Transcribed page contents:
* * * * *
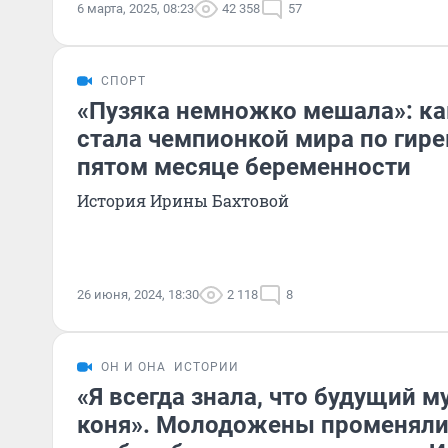
6 марта, 2025, 08:23
42 358
57
СПОРТ
«Пузяка немножко мешала»: ка
стала чемпионкой мира по гире
пятом месяце беременности
История Ирины Бахтовой
26 июня, 2024, 18:30
2 118
8
ОН И ОНА
ИСТОРИИ
«Я всегда знала, что будущий 
коня». Молодожены променяли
* * * * *
- YOUR OBJECTIVE
Would you write out every record word for word, leaving no picture in?

- SOLUTION TO THE EXERCISE
6 марта, 2025, 08:23
42 358
57
СПОРТ
«Пузяка немножко мешала»: ка
стала чемпионкой мира по гире
пятом месяце беременности
История Ирины Бахтовой
26 июня, 2024, 18:30
2 118
8
ОН И ОНА
ИСТОРИИ
«Я всегда знала, что будущий 
коня». Молодожены променяли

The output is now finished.